Do you have any tips or pointers? How do you stay on task? Also, I’m looking for any book recommendations about how best to approach this dissertation…please leave some suggestions in the comments!

Image borrowed from PhD Comics!
  • Jeff Chelf

    Best of luck Terry! Things always work out in the end, the only advice I follow.

  • Emily

    Hey, that’s my Sunday night GTD ritual too! Some other things I’ve learned:
    -Consider the next immediate action you can take to move a project forward, and just do it. Don’t think of it as writing your dissertation, think of it as working on X point in your discussion section.
    -If something will take less than 5 minutes to do, just do it.
    -Set aside an hour, three days a week, where you commit to writing something, whether it be a point in your discussion, or analyzing and writing up some results. I try to do this with reading too.
    -I carry a notebook where I write down everything that I want to remember- this is my favorite GTD trick!
    -Immediately put any date/appointment you have to remember in your calendar.
    -Check in on your involvements, and don’t say yes to/keep doing anything that isn’t value added to where/who you want to be.
    -Set aside a “planning day” where you clean out your inbox, check in on the coming week’s calendar, delete completed tasks, run any errands, and tie up any loose ends. Don’t worry about getting things done on this day- try to do something that’s fun and relaxing. Similarly, try not to spend significant time throughout the week doing these tasks.
    -Don’t use any productivity technique that you really have to force yourself to do.
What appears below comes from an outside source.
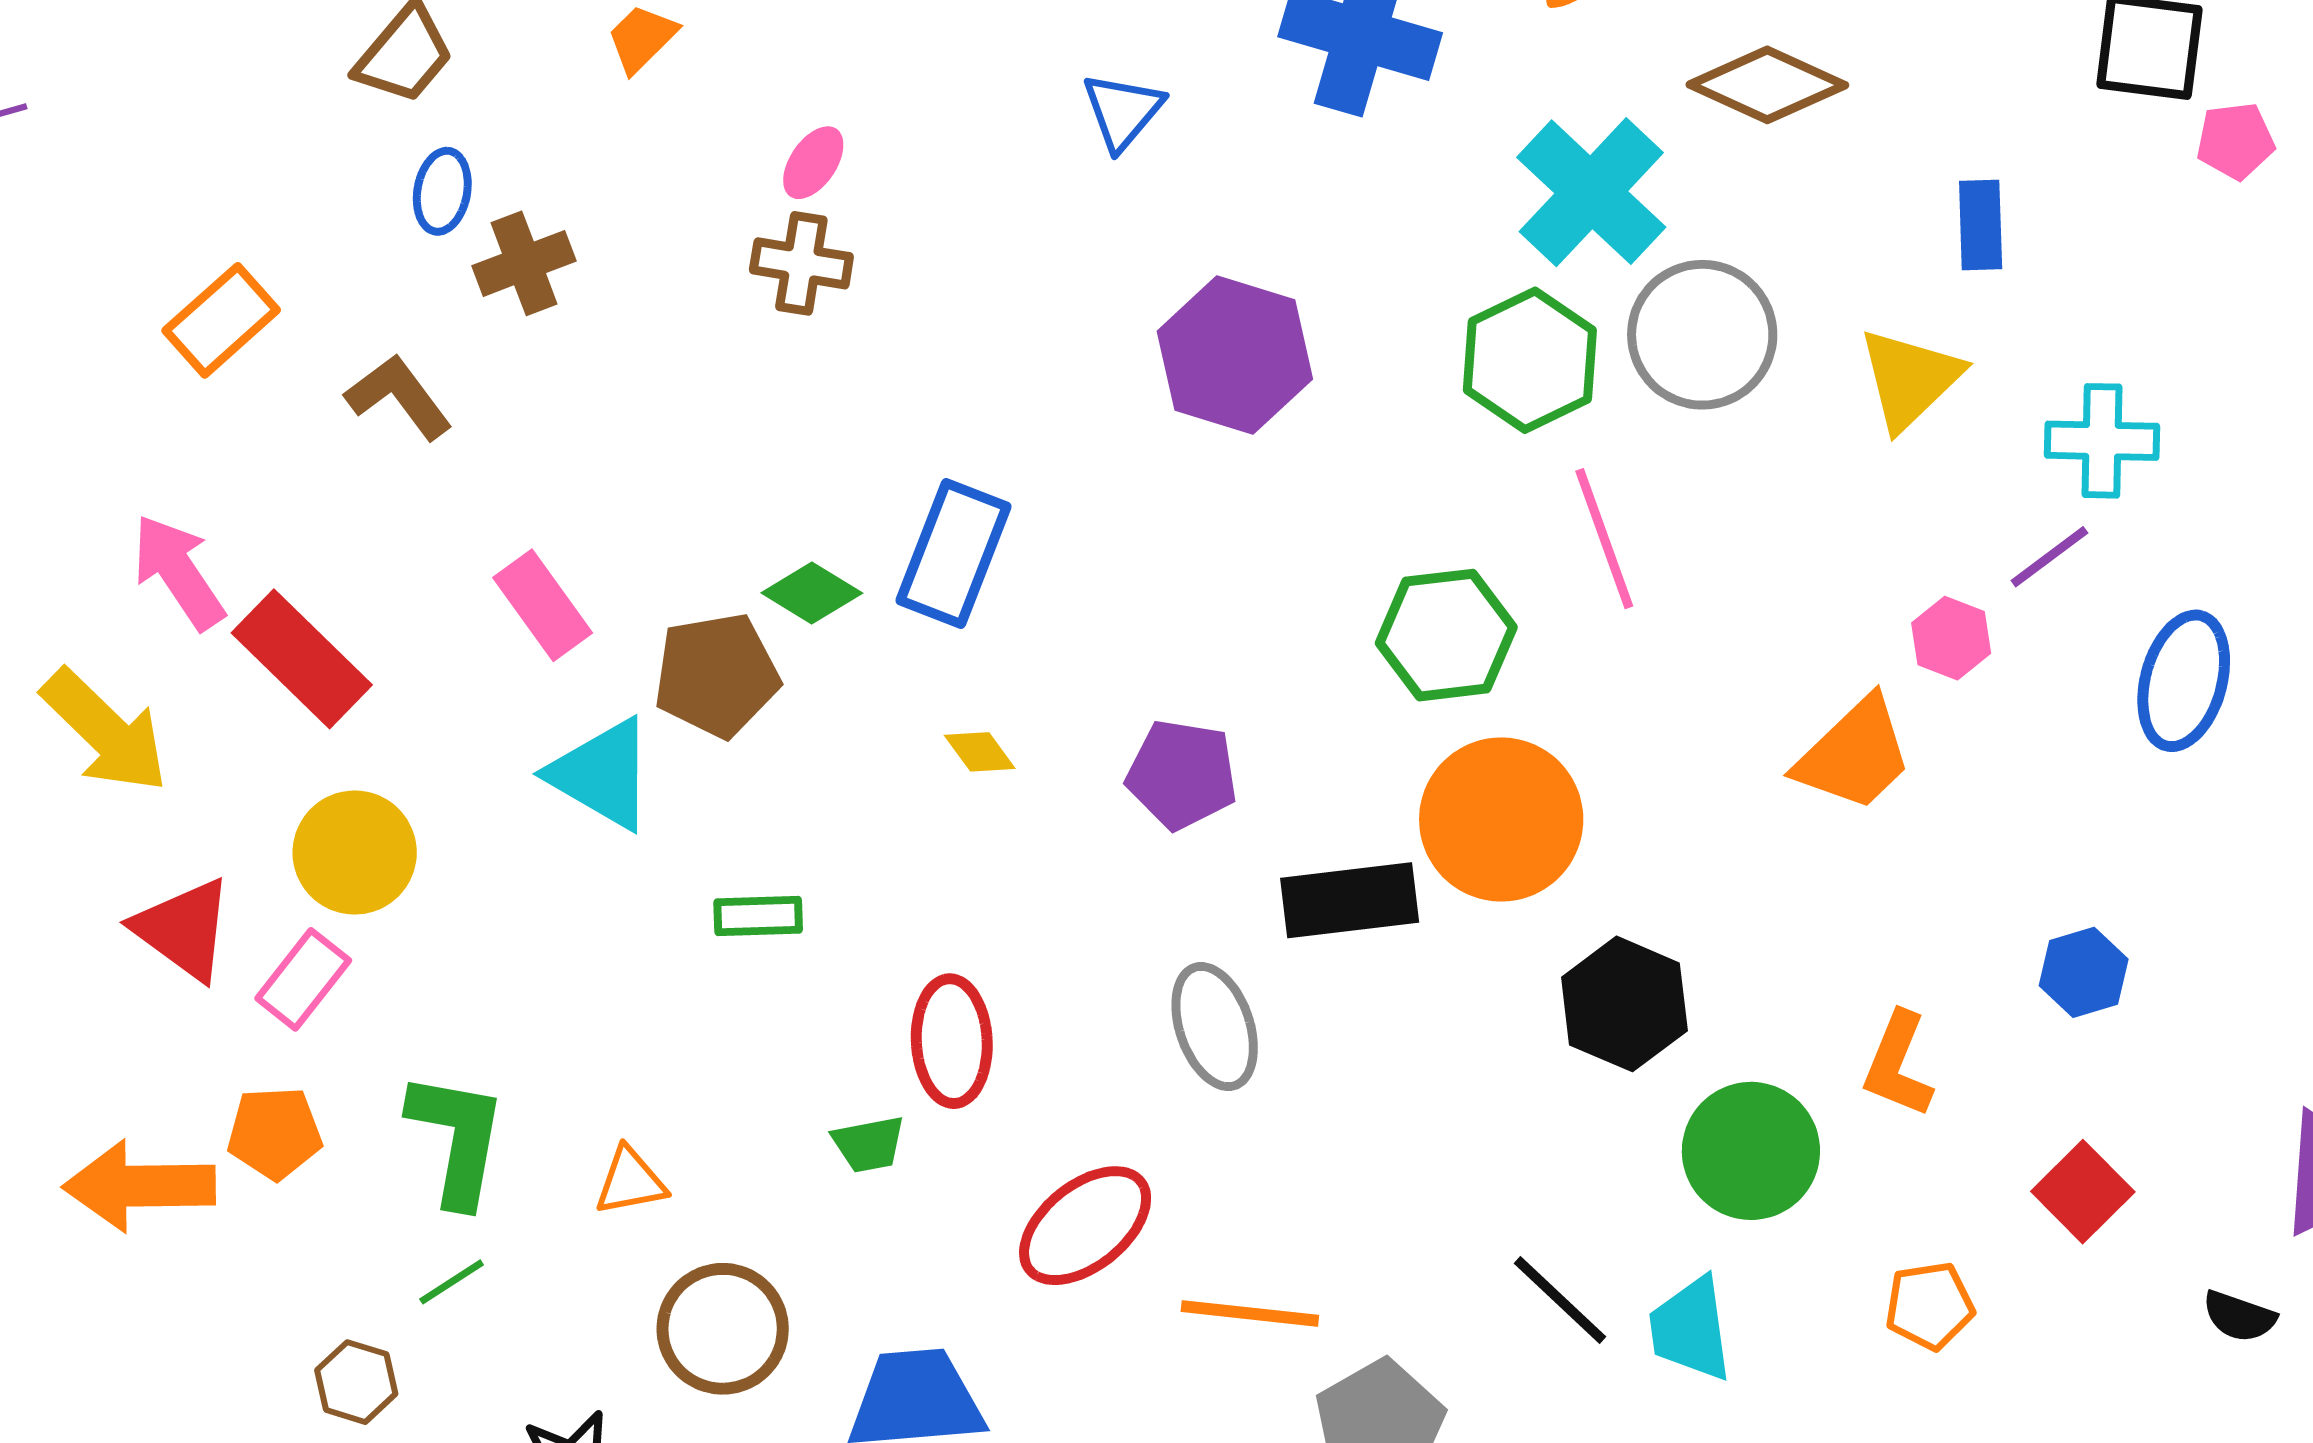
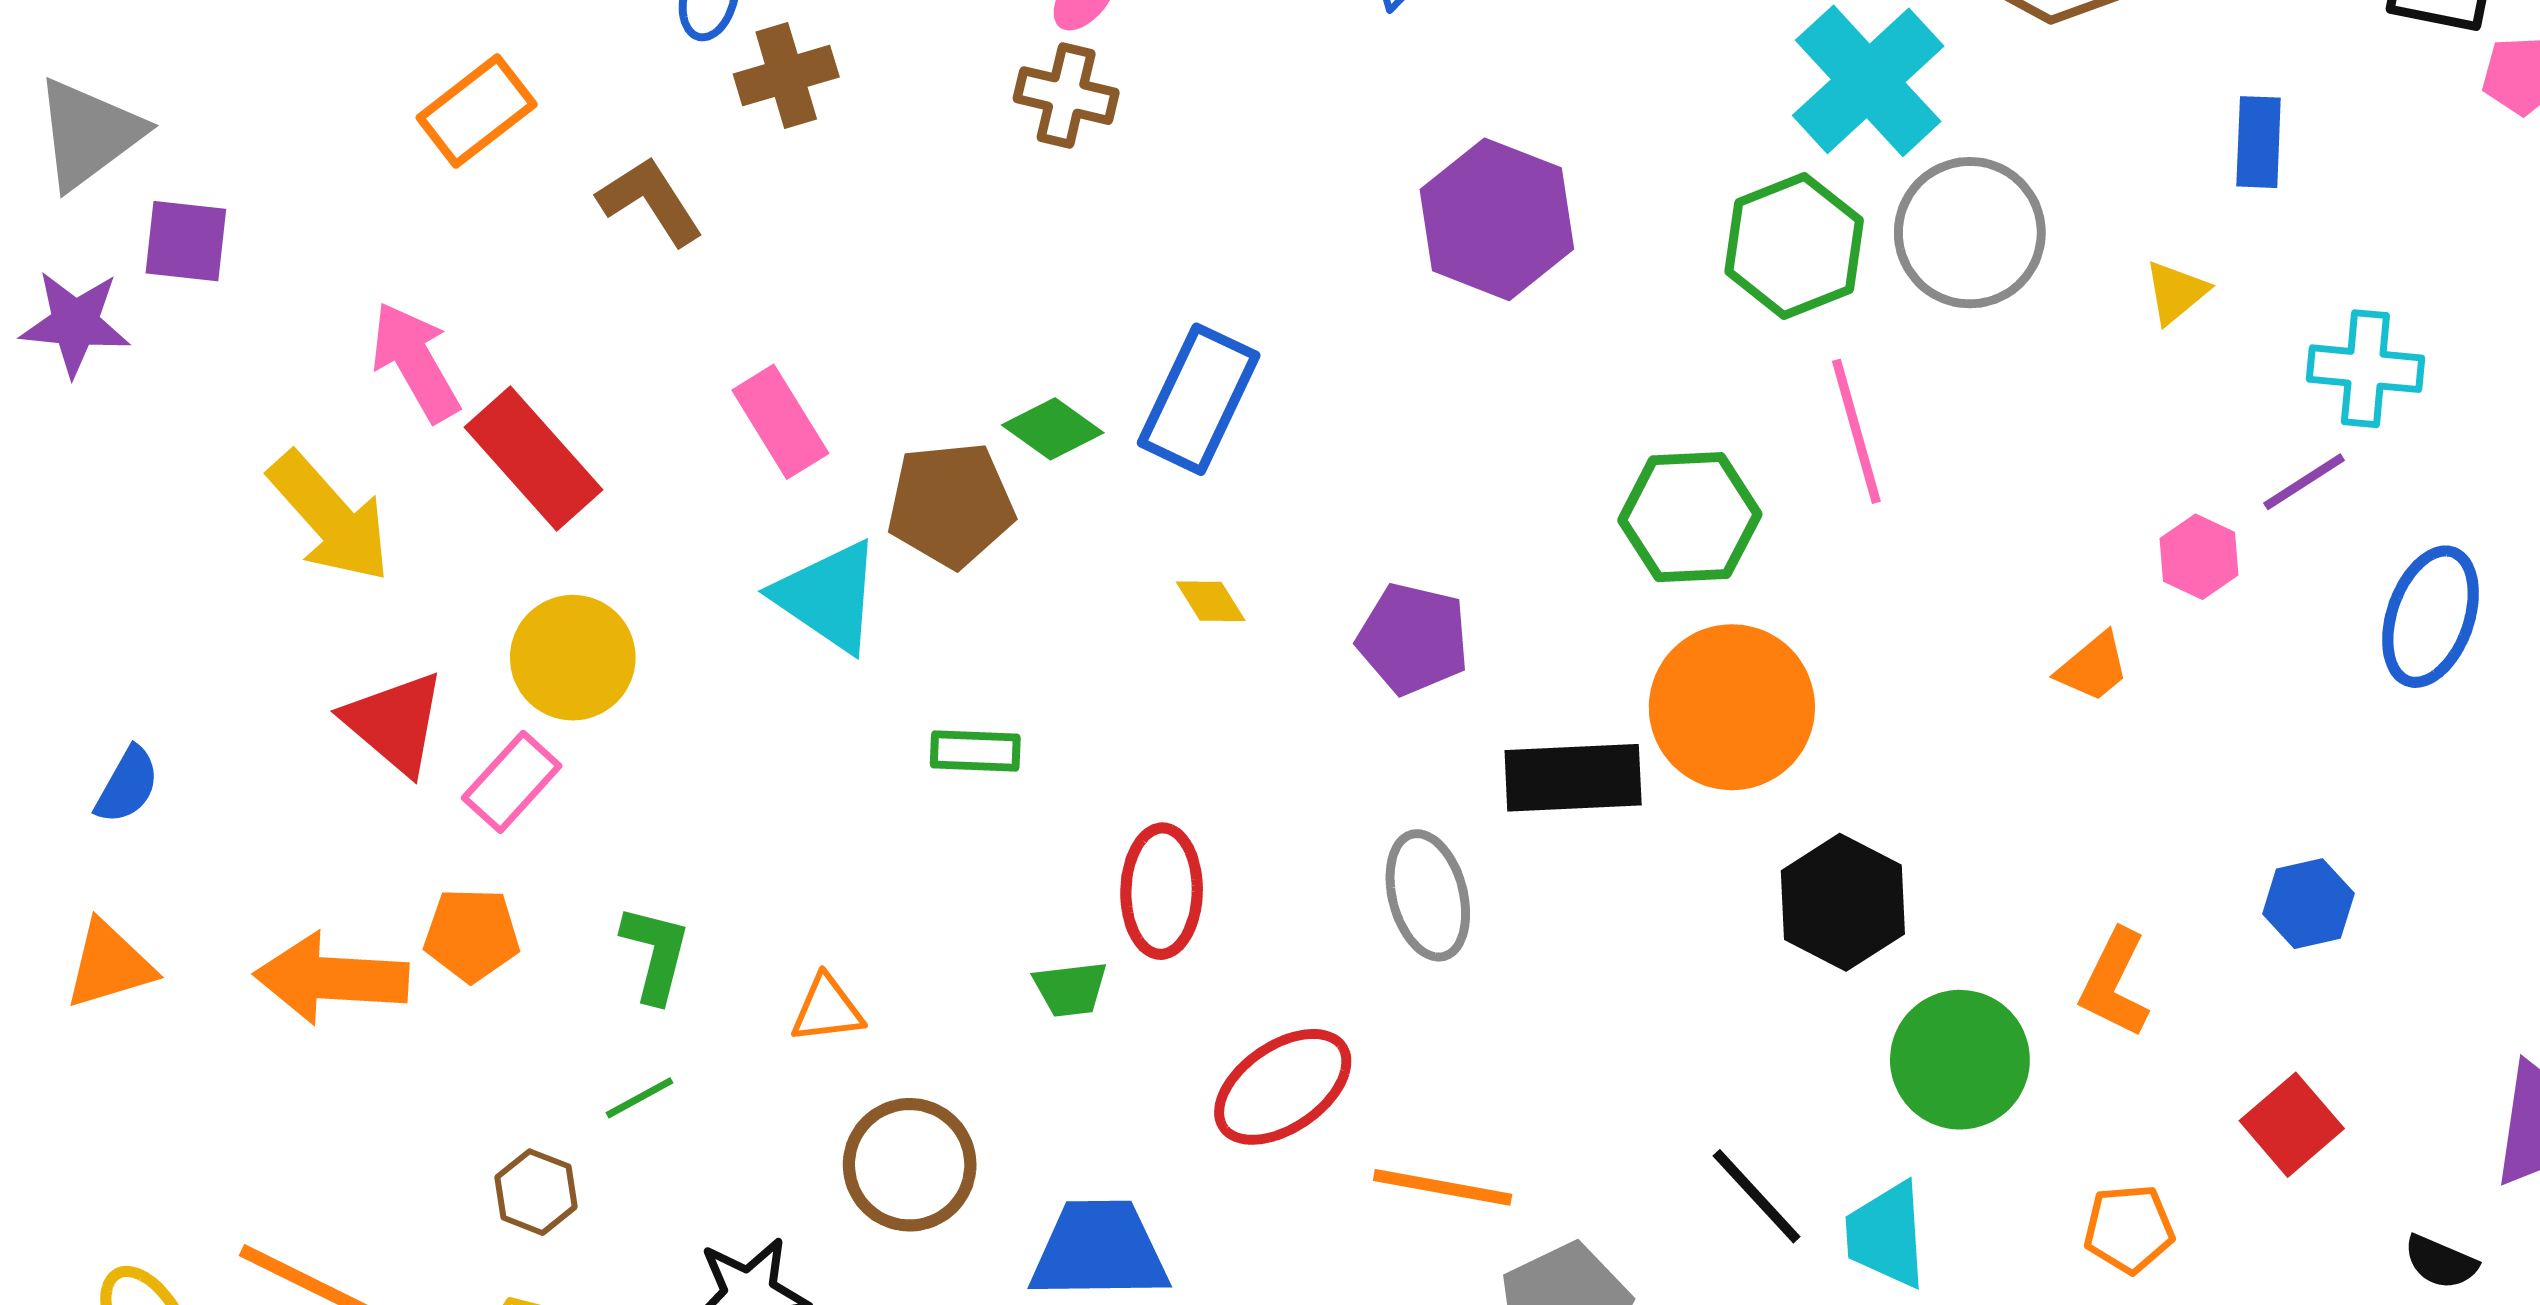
yellow triangle: (1910, 379) -> (2176, 292), size x0.6
orange trapezoid: (1854, 754) -> (2093, 667), size x0.6
green L-shape: (457, 1139) -> (655, 954), size x0.7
  • Thanks, Jeff. I follow that one pretty regularly, too.

  • Thanks, Emily! All great points…you’re clearly a David Allen convert, eh?
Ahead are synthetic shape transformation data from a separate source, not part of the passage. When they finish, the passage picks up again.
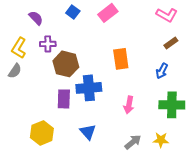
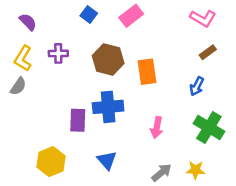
purple semicircle: (36, 18) -> (28, 22), moved
brown hexagon: (66, 64) -> (108, 60), moved
green cross: (172, 105) -> (209, 128), turned 30

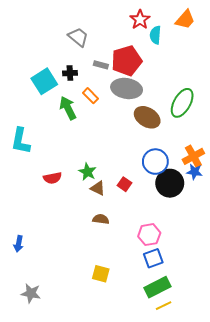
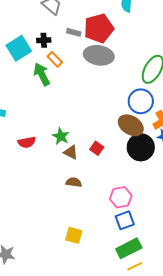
orange rectangle: (91, 96) -> (55, 59), moved
brown ellipse: (147, 117) -> (131, 125), moved
blue circle: (155, 162) -> (141, 101), moved

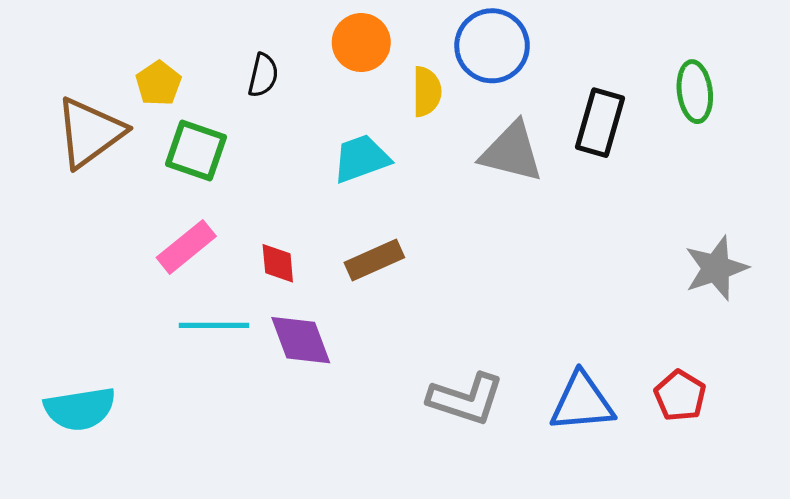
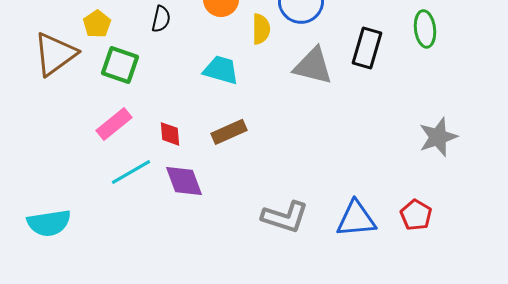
cyan trapezoid: (361, 159) -> (221, 70), turned 36
cyan line: (214, 325) -> (131, 172), turned -30

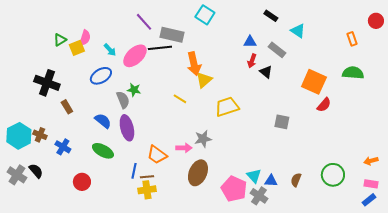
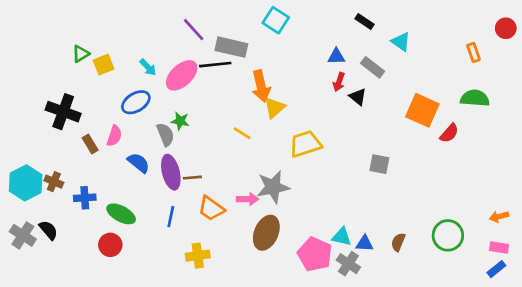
pink semicircle: (85, 38) -> (114, 136), moved
red semicircle: (324, 105) -> (449, 133), moved
gray star: (203, 139) -> (273, 187), size x1.4
blue cross: (63, 147) -> (85, 198), turned -35
green ellipse: (103, 151) -> (121, 214), moved
blue line: (134, 171) -> (171, 217), moved
cyan triangle: (254, 176) -> (342, 237), turned -35
brown line: (147, 177) -> (192, 178), moved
    A lot of those things, such as writing things down and adding things to my calendar, I do with my iphone. As for saying “no” to things, moving to Williamsburg has made that much easier…I don’t know anyone here to ask me to do things!

  • dad

    1. You have to be terrified all the time.
    2. And probably stop doing all of the planning about the planning.
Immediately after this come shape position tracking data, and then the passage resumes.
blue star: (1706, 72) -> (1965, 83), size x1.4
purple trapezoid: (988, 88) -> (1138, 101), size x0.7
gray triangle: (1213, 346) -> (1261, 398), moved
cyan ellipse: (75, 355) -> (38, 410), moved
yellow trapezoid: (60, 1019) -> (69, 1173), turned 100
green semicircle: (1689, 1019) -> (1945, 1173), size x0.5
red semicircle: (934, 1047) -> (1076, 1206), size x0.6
    Man, you’ve got some of my bad DNA.

  • Anonymous

    The only way I can complete “big” tasks is to bust them up into smaller components and integrate those into the to-do list. That way, I feel like I’m making some kind of progress on them while not abandoning everything else–especially when my “everything else” seems to increasingly involve family obligations. I’ve tried all the online to-do management sites, and I always come back to a notebook as the best tool for keeping track of daily tasks.

  • Maria 'Gus' Raviele

    Hi Terry, glad you've settled in after the move. I have two big tips for dissertation writing. First, don't feel like you have to write pages and pages and pages every day. One thing I learned is that even if I spent my day doing nitpicky 'brainless' work on the diss, not to beat myself up for not writing. You're still getting diss stuff done that you would have to do eventually. It also gives your brain a break. Second, start in the middle. It's easier to write up your methods and background first than to start from the beginning with the introduction. I'd also suggest trying to get together with other grad students who might be writing. I didn't do a writing group every day, but it was a good change of scenery to go somewhere and be with people during the day instead of just in the office, alone, and probably reading the same sentence or paragraph over and over.

  • Maria ‘Gus’ Raviele

    Hi Terry, glad you've settled in after the move. I have two big tips for dissertation writing. First, don't feel like you have to write pages and pages and pages every day. One thing I learned is that even if I spent my day doing nitpicky 'brainless' work on the diss, not to beat myself up for not writing. You're still getting diss stuff done that you would have to do eventually. It also gives your brain a break. Second, start in the middle. It's easier to write up your methods and background first than to start from the beginning with the introduction. I'd also suggest trying to get together with other grad students who might be writing. I didn't do a writing group every day, but it was a good change of scenery to go somewhere and be with people during the day instead of just in the office, alone, and probably reading the same sentence or paragraph over and over.